# [SOLVED] What version of Nero works with Windows 7 ?



## zhong (Aug 1, 2010)

What version of Nero works well with Windows 7 ?

I understand Nero 6.X doesn't work with Windows 7 ?

Is there any freeware burning software which can do diskcopy and make DVD video from video files with Windows 7 ?

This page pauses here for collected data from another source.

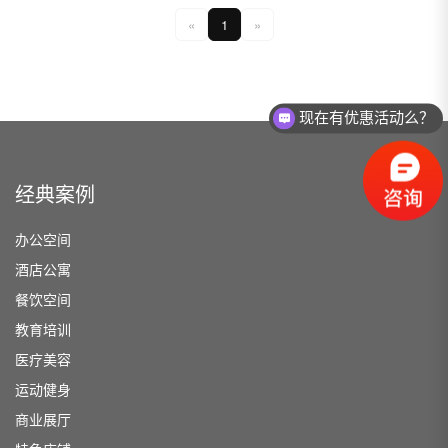
«
1
»
现在有优惠活动么？
经典案例
办公空间
酒店公寓
餐饮空间
教育培训
医疗美容
运动健身
商业展厅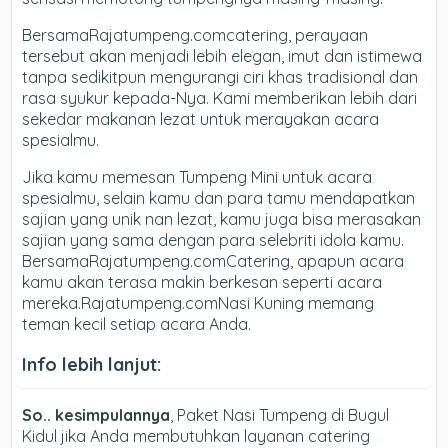
BersamaRajatumpeng.comcatering, perayaan
tersebut akan menjadi lebih elegan, imut dan istimewa
tanpa sedikitpun mengurangi ciri khas tradisional dan
rasa syukur kepada-Nya. Kami memberikan lebih dari
sekedar makanan lezat untuk merayakan acara
spesialmu.
Jika kamu memesan Tumpeng Mini untuk acara
spesialmu, selain kamu dan para tamu mendapatkan
sajian yang unik nan lezat, kamu juga bisa merasakan
sajian yang sama dengan para selebriti idola kamu.
BersamaRajatumpeng.comCatering, apapun acara
kamu akan terasa makin berkesan seperti acara
mereka.Rajatumpeng.comNasi Kuning memang
teman kecil setiap acara Anda.
Info lebih lanjut:
So.. kesimpulannya
, Paket Nasi Tumpeng di Bugul
Kidul jika Anda membutuhkan layanan catering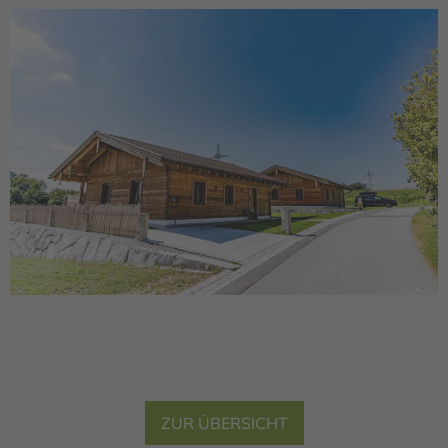
ZUR ÜBERSICHT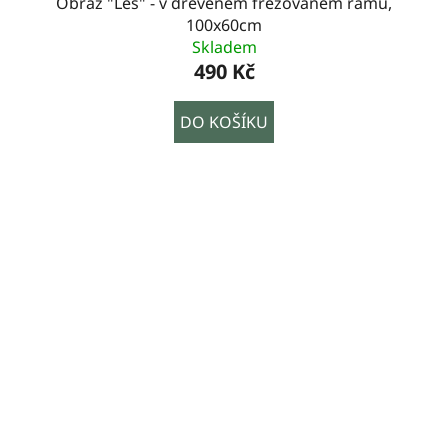
Obraz "Les" - v dřevěném frézovaném rámu,
100x60cm
Skladem
490 Kč
DO KOŠÍKU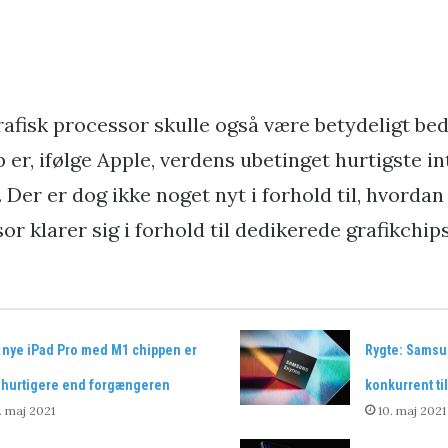
rafisk processor skulle også være betydeligt be
 er, ifølge Apple, verdens ubetinget hurtigste i
 Der er dog ikke noget nyt i forhold til, hvorda
or klarer sig i forhold til dedikerede grafikchips
 nye iPad Pro med M1 chippen er
Rygte: Samsun
 hurtigere end forgængeren
konkurrent ti
. maj 2021
10. maj 2021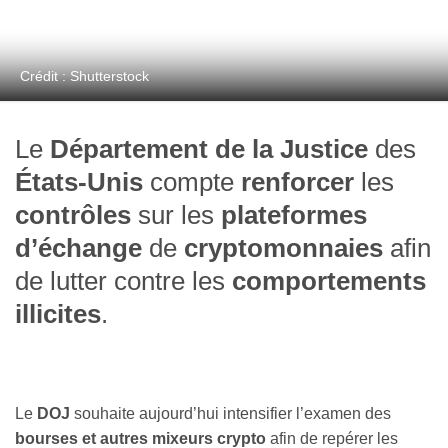
Crédit : Shutterstock
Le
Département de la Justice
des
États-Unis
compte
renforcer
les
contrôles
sur les
plateformes
d’échange
de
cryptomonnaies
afin
de lutter contre les
comportements
illicites
.
Le
DOJ
souhaite aujourd’hui intensifier l’examen des
bourses et autres mixeurs crypto
afin de repérer les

DVD flick works right ? But it doesn't have dvd/cd diskcopy feature.
It just makes DVD video from different video files formats.

Thanks.


----------



## jcgriff2 (Sep 30, 2007)

*Re: What version of Nero works with Windows 7 ?*

Nero v10 is the current version - Nero - CD DVD Burning, Video Editing Software, Backup Software - Official Site

I use ImgBurn for burning ISO to DVD-R - The Official ImgBurn Website


----------



## JMT21 (May 5, 2009)

*Re: What version of Nero works with Windows 7 ?*

I am currently running Nero Multimedia Suite 10 Platinum HD on Windows 7 Ultimate x64 and it works great!


----------



## jcgriff2 (Sep 30, 2007)

*Re: What version of Nero works with Windows 7 ?*

Good to hear.

Enjoy Windows 7!

Regards. . .

jcgriff2

`


----------